Sodbrennen entsteht durch den Rückfluss von Magensäure in die Speiseröhre und äußert sich als brennendes Gefühl hinter dem Brustbein. Die Hauptursachen sind eine Schwächung des Schließmuskels zwischen Magen und Speiseröhre sowie eine Überproduktion von Magensäure.
Zur Behandlung stehen verschiedene Medikamentengruppen zur Verfügung: Protonenpumpenhemmer wie Omeprazol und Pantoprazol reduzieren die Säureproduktion langfristig. H2-Rezeptor-Antagonisten wie Famotidin wirken schneller, aber kürzer. Antazida wie Rennie, Talcid oder Maaloxan neutralisieren vorhandene Säure sofort. Bei häufigem Auftreten oder starken Beschwerden sollten Sie einen Arzt konsultieren.
Durchfall wird in akute (unter 14 Tage) und chronische Formen unterschieden. Akuter Durchfall entsteht meist durch Infekte, Nahrungsmittelunverträglichkeiten oder Medikamente. Verstopfung im Alltag resultiert häufig aus Bewegungsmangel, ballaststoffarmer Ernährung, zu wenig Flüssigkeitsaufnahme oder Stress.
Loperamid (Imodium akut) verlangsamt die Darmbewegung und reduziert die Stuhlfrequenz. Racecadotril hemmt die Wasserausscheidung in den Darm. Elektrolytlösungen gleichen den Verlust von Salzen und Flüssigkeit aus und sind besonders wichtig bei länger anhaltendem Durchfall.
Wichtig: Abführmittel sollten nur kurzzeitig angewendet werden. Bei chronischen Beschwerden ärztlichen Rat einholen.
Übelkeit und Erbrechen können verschiedene Ursachen haben und beeinträchtigen das Wohlbefinden erheblich. Häufige Auslöser sind Reisekrankheit, Magen-Darm-Infekte oder hormonelle Veränderungen während der Schwangerschaft.
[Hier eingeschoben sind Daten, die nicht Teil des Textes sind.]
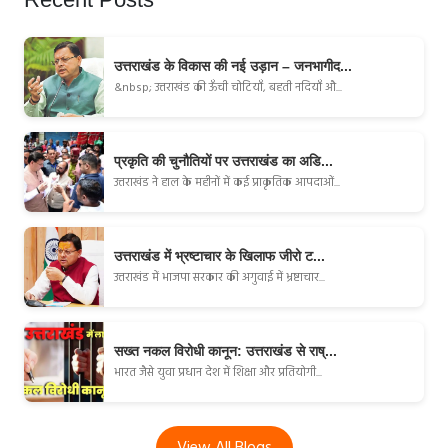
उत्तराखंड के विकास की नई उड़ान – जनभागीद...
&nbsp; उत्तराखंड की ऊँची चोटियाँ, बहती नदियाँ औ...
प्रकृति की चुनौतियों पर उत्तराखंड का अडि...
उत्तराखंड ने हाल के महीनों में कई प्राकृतिक आपदाओं...
उत्तराखंड में भ्रष्टाचार के खिलाफ जीरो ट...
उत्तराखंड में भाजपा सरकार की अगुवाई में भ्रष्टाचार...
सख्त नकल विरोधी कानून: उत्तराखंड से राष्...
भारत जैसे युवा प्रधान देश में शिक्षा और प्रतियोगी...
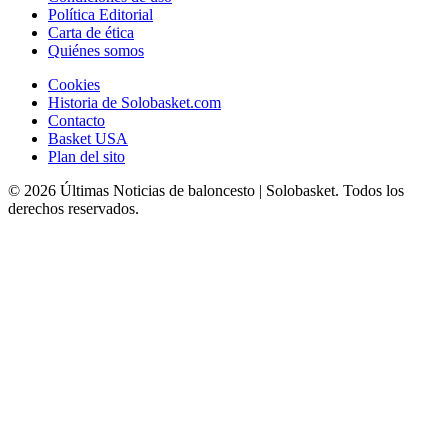
Política Editorial
Carta de ética
Quiénes somos
Cookies
Historia de Solobasket.com
Contacto
Basket USA
Plan del sito
© 2026 Últimas Noticias de baloncesto | Solobasket. Todos los
derechos reservados.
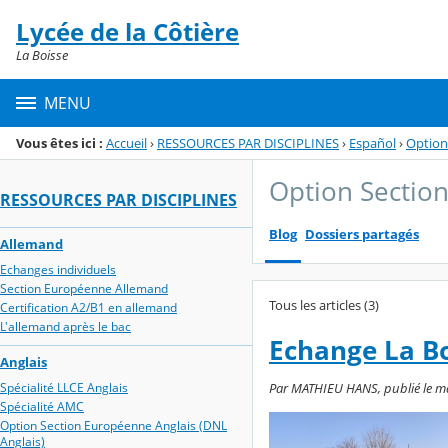
Panneau de gestion des cookies
Lycée de la Côtière
Menu de la rubrique
Contenu
La Boisse
MENU
Vous êtes ici :
Accueil
›
RESSOURCES PAR DISCIPLINES
›
Español
›
Option
Option Sectio
RESSOURCES PAR DISCIPLINES
Blog
Dossiers partagés
Allemand
Echanges individuels
Section Européenne Allemand
Tous les articles (3)
Certification A2/B1 en allemand
L'allemand après le bac
Echange La Bo
Anglais
Spécialité LLCE Anglais
Par MATHIEU HANS, publié le mar
Spécialité AMC
Option Section Européenne Anglais (DNL
Anglais)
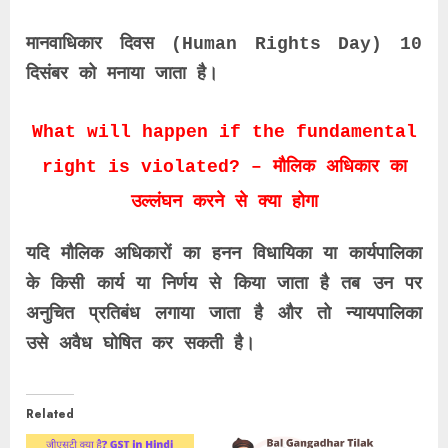
मानवाधिकार दिवस (Human Rights Day) 10
दिसंबर को मनाया जाता है
।
What will happen if the fundamental
right is violated? – मौलिक अधिकार का
उल्लंघन करने से क्या होगा
यदि मौलिक अधिकारों का हनन विधायिका या कार्यपालिका
के किसी कार्य या निर्णय से किया जाता है तब उन पर
अनुचित प्रतिबंध लगाया जाता है और तो न्यायपालिका
उसे अवैध घोषित कर सकती है।
Related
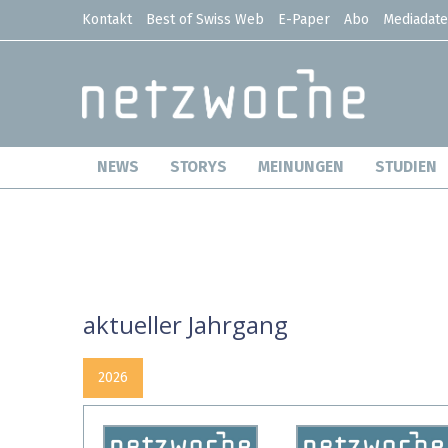
Kontakt
Best of Swiss Web
E-Paper
Abo
Mediadat
NEWS
STORYS
MEINUNGEN
STUDIEN
aktueller Jahrgang
2026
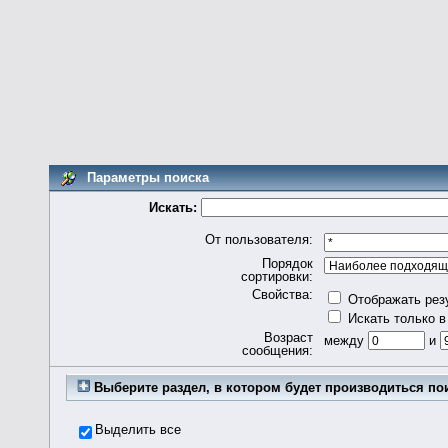
Параметры поиска
Искать:
От пользователя:
Порядок
сортировки:
Свойства:
Отображать рез
Искать только в
Возраст
между
и
сообщения:
Выберите раздел, в котором будет производиться по
Выделить все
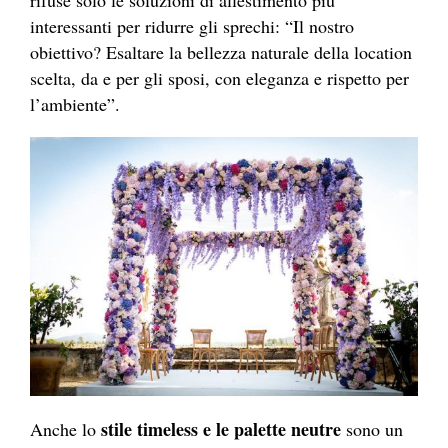
rifuse solo le soluzioni di allestimento più
interessanti per ridurre gli sprechi: “Il nostro
obiettivo? Esaltare la bellezza naturale della location
scelta, da e per gli sposi, con eleganza e rispetto per
l’ambiente”.
stile timeless e le palette neutre
Anche lo
sono un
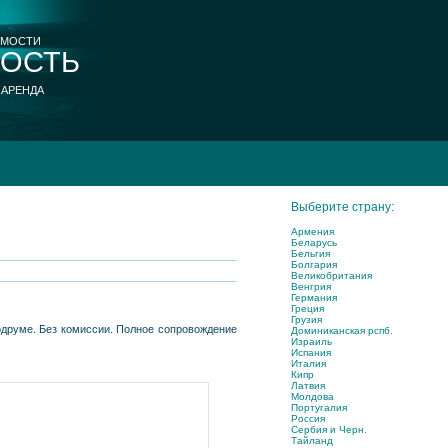
ИМОСТИ
ОСТЬ
 АРЕНДА
Выберите страну:
Армения
Беларусь
Бельгия
Болгария
Великобритания
Венгрия
Германия
Греция
Грузия
Бодруме. Без комиссии. Полное сопровождение
Доминиканская рспб.
Израиль
Испания
Италия
Кипр
Латвия
Молдова
Португалия
Россия
Сербия и Черн.
Тайланд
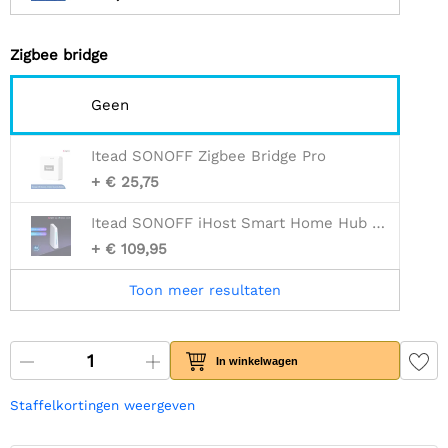
Zigbee bridge
Geen
Itead SONOFF Zigbee Bridge Pro
+ € 25,75
Itead SONOFF iHost Smart Home Hub - 4GB
+ € 109,95
Toon meer resultaten
In winkelwagen
Staffelkortingen weergeven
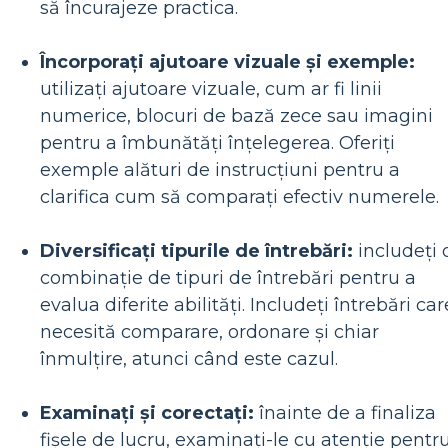
să încurajeze practica.
Încorporați ajutoare vizuale și exemple:
utilizați ajutoare vizuale, cum ar fi linii
numerice, blocuri de bază zece sau imagini
pentru a îmbunătăți înțelegerea. Oferiți
exemple alături de instrucțiuni pentru a
clarifica cum să comparați efectiv numerele.
Diversificați tipurile de întrebări:
includeți 
combinație de tipuri de întrebări pentru a
evalua diferite abilități. Includeți întrebări car
necesită comparare, ordonare și chiar
înmulțire, atunci când este cazul.
Examinați și corectați:
înainte de a finaliza
fișele de lucru, examinați-le cu atenție pentr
Zur symptomatischen Behandlung stehen bewährte antiemetische Medikamente zur Verfügung.
Ergänzend können Hausmittel wie Ingwertee oder Pfefferminzöl unterstützend wirken. Bei anhaltenden Beschwerden über 24 Stunden oder begleitenden Symptomen wie Fieber sollten Sie ärztlichen Rat suchen.
Bauchschmerzen können in verschiedenen Bereichen des Abdomens auftreten und unterschiedliche Ursachen haben. Die Lokalisation gibt oft Hinweise auf die betroffenen Organe. Krampfartige Schmerzen im Oberbauch deuten häufig auf Magenprobleme hin, während Unterbauchschmerzen den Darmbereich betreffen können.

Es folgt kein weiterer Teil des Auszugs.